Heerozh / spectre

GPU-accelerated Factors analysis library and Backtester
GNU General Public License v3.0
627 stars 108 forks source link

Updating library to be compatible with latest pandas #18

Closed FilipBolt closed 9 months ago

FilipBolt commented 9 months ago
  1. Updating to ffill beforehand on entire dataset, instead of fetching due to pandas interface change.
  2. No longer slicing using sets, but casting to list3
  3. Minor typos

This should help resolve issues:

  1. https://github.com/Heerozh/spectre/issues/15#issue-1001114730
  2. https://github.com/Heerozh/spectre/issues/14

Confirming that the following dataset downloaded with the yfinance framework now works with this library backtesting examples:

import yfinance as yf

def download_stock_data(
    ticker, start_date, end_date, granularity
):
    # Download daily OHLC, volume, dividends, stock splits, and other data
    stock_data = yf.download(
        ticker, start=start_date, end=end_date, actions=True,
        interval=granularity
    )

    # Calculate the 5-day moving average
    stock_data['MA5'] = stock_data['Close'].rolling(window=5).mean()

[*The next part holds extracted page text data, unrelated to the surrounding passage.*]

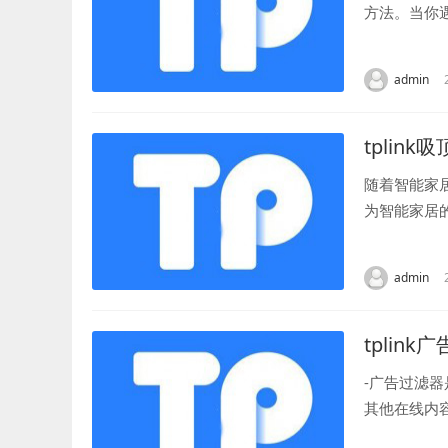
方法。当你
能会帮助解决
admin
tplink吸
随着智能家
为智能家居
一款性能优异
admin
tplink
-广告过滤
其他在线内
体验，避免被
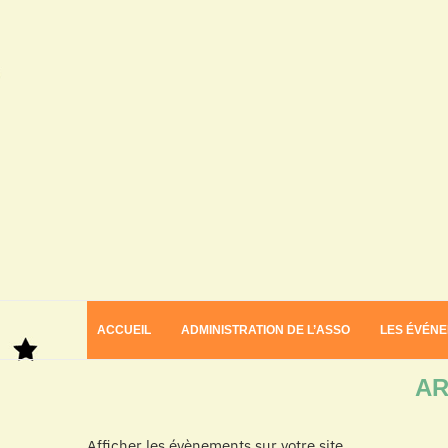
ACCUEIL
ADMINISTRATION DE L’ASSO
LES ÉVÉN
Home
Archives
AR
Afficher les évènements sur votre site.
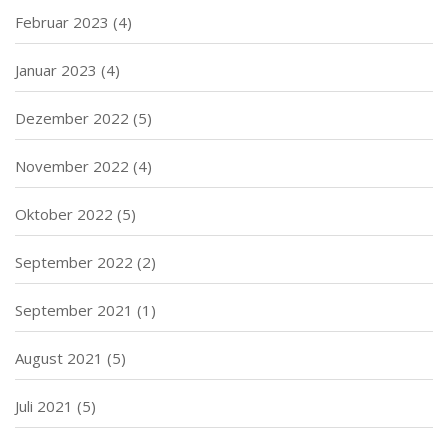
Februar 2023
(4)
Januar 2023
(4)
Dezember 2022
(5)
November 2022
(4)
Oktober 2022
(5)
September 2022
(2)
September 2021
(1)
August 2021
(5)
Juli 2021
(5)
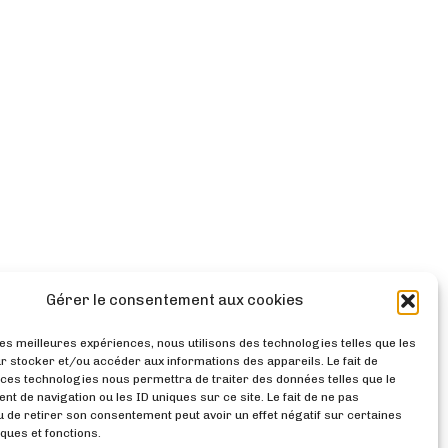
Gérer le consentement aux cookies
les meilleures expériences, nous utilisons des technologies telles que les
r stocker et/ou accéder aux informations des appareils. Le fait de
 ces technologies nous permettra de traiter des données telles que le
t de navigation ou les ID uniques sur ce site. Le fait de ne pas
u de retirer son consentement peut avoir un effet négatif sur certaines
ques et fonctions.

    # Keep the relevant columns
    stock_data = stock_data[[
        'Open', 'High', 'Low', 'Close',
        'Volume', 'Dividends', 'Stock Splits', 'MA5'
    ]]

    # Extract ex-dividend date from the dividends column
    stock_data['Ex-Dividend'] = stock_data['Dividends'].shift(1)

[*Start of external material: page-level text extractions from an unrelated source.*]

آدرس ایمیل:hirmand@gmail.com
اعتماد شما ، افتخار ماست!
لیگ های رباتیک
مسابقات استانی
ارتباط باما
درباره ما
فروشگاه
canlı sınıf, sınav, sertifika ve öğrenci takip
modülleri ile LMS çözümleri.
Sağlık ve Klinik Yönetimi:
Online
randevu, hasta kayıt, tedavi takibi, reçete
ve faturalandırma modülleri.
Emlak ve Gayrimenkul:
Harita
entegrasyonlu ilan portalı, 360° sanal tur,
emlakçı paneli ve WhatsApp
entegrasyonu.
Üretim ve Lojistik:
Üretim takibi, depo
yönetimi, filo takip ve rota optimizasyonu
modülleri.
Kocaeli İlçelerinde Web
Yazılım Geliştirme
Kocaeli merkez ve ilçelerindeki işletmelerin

    # Extract split ratio from the stock splits column
    stock_data['Split Ratio'] = stock_data['Stock Splits'].apply(
        lambda x: 1 / x if x != 0 else 1
    )

    # Drop rows with NaN values
    stock_data = stock_data.dropna()

    # Add a column for the asset (use the ticker symbol as an example)
    stock_data['Asset'] = ticker

    # rename columns to lowercase
    stock_data.columns = stock_data.columns.str.lower()
    # rename to snake case
    stock_data.columns = stock_data.columns.str.replace(' ', '_')

    stock_data = stock_data[[
        'open', 'high', 'low', 'close',
        'volume', 'ex-dividend', 'split_ratio', 'ma5',
        'asset'
    ]]
    stock_data = stock_data.resample(granularity.upper()).ffill()
    stock_data['date'] = stock_data.index
    return stock_data
Heerozh commented 9 months ago

great works index.get_indexer([start], 'bfill')[0] would be better? so the start, end date can be a holiday

FilipBolt commented 9 months ago

Sure, index.get_indexer works as well.

Confirming that I've tried with specifying both start and end date as holidays.

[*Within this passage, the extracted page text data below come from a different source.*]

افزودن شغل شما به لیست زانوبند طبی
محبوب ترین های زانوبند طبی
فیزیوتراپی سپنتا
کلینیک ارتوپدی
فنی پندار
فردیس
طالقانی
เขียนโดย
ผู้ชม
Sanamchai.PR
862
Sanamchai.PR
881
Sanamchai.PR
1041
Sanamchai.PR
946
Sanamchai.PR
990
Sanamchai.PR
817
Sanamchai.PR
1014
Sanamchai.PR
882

Heerozh commented 9 months ago

confirmed, thanks for your pull request.

About YahooDownloader class, it would indeed be better to change to yfinance. your code above is a good start, if you want, you can just rewrite that class.

15 I don’t know where to get a free ticker list now, this may be a problem, or just remove it, let the user pass in the tickers list.